Let $a\equiv x\pmod 3$ and $b\equiv y\pmod 3$, where $x,y\in\{0,1,2\}$. Suppose, $3\nmid a$ and $3\nmid b$. So $a,b\not\equiv 0\pmod 3$ If $a\equiv b\pmod 3$, then $3|a-b$, otherwise $a\equiv 1\pmod 3$ and $b\equiv 2\pmod 3$ or vice versa. In either case $a+b\equiv 0\pmod 3$. So, $3|a+b$.

Answer 6

Hint $\,\ ab(a\!-\!b)(a\!+\!b) =\, a^3b-ab^3 =\, (\color{#c00}{a^3\!-\!a})b-a(\color{#c00}{b^3\!-\!b})$

But $\ 3\mid \color{#c00}{x^3\!-x} = (x\!-\!1)x(x\!+\!1)\,$ by $3$ divides one of three successive integers (or use little fermat)

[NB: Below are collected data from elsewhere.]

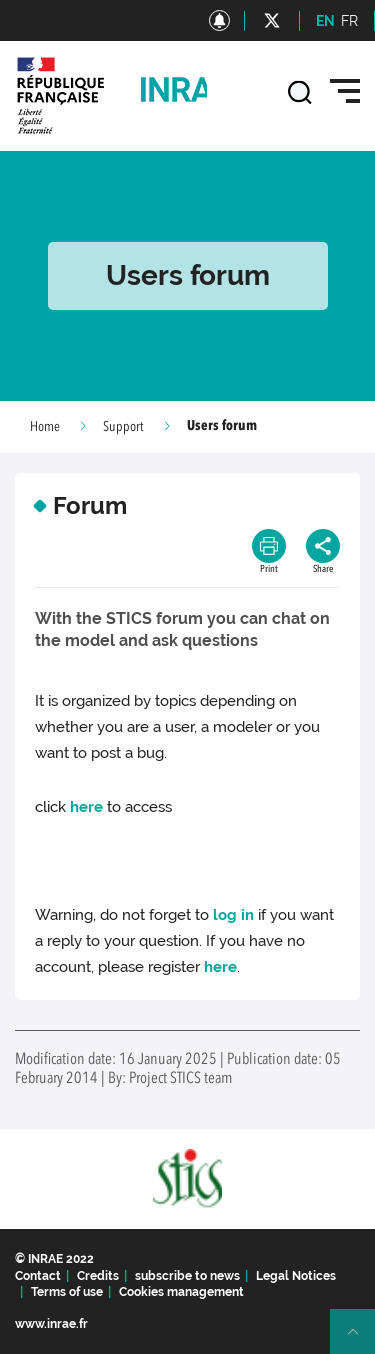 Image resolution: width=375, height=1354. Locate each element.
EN (325, 21)
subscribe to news (187, 1276)
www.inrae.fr (51, 1324)
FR (349, 21)
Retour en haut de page (361, 1340)
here (86, 807)
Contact (38, 1276)
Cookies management (181, 1292)
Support (123, 427)
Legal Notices (296, 1276)
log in (233, 915)
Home (45, 427)
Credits (98, 1276)
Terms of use (67, 1292)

Alternatively $\ {\rm mod}\ 3\!:\ a,b\not\equiv 0\,\Rightarrow\,a,b\equiv \pm1\,\Rightarrow\,a^2\equiv b^2\,\Rightarrow\,3\mid (a\!-\!b)(a\!+\!b)\,\Rightarrow\, 3\mid\,\ldots$

Answer 7

Consider $(a\bmod 3)$ and $(b \bmod 3)$. There are 3 possibilities for each, 9 combinations in total, which meet the possible criteria as follows:

$$\begin{array}{c|c|c} \frac{a \bmod 3 \to}{b \bmod 3} & 0 & 1 & 2 \\[0.5em] \hline 0 & \text{all} & b & b \\[0.5em] \hline 1 & a & a-b & a+b \\[0.5em] \hline 2 & a & a+b & a-b\\[0.5em] \end{array}$$

Answer 8

If $a$ or $b$ are divisible by $3$ you are done. Otherwise there are two cases:

If they have the same remainder when divided by $3$ then $a-b$ is divisible by $3$.

If they have different remainders these must be $1$ and $2$ in some order so that $a+b$ has remainder $3$ on division by $3$, so is a multiple of $3$.

Answer 9

What is the relation of $a$ to its nearest multiple of 3? What is the relation of $b$ to its nearest multiple of 3? If you think of the problem this way, the infinitely many possibilities boil down to just a few scenarios. Here $m$ and $n$ are both integers.

• If either $a = 3m$ or $b = 3n$, or both, you don't need to do anything else, you're done.
• If $a = 3m + 1$ and $b = 3n + 1$, then $a - b = (3m + 1) - (3n + 1) = 3m - 3n = 3(m - n)$.
• If $a = 3m + 2$ and $b = 3n + 2$, then $a - b = (3m + 2) - (3n + 2) = 3m - 3n = 3(m - n)$.
• If $a = 3m + 1$ and $b = 3n + 2$, then $a + b = (3m + 1) + (3n + 2) = 3m + 3n + 3 = 3(m + n + 1)$.
• If $a = 3m + 2$ and $b = 3n + 1$, then... you can figure this one out yourself.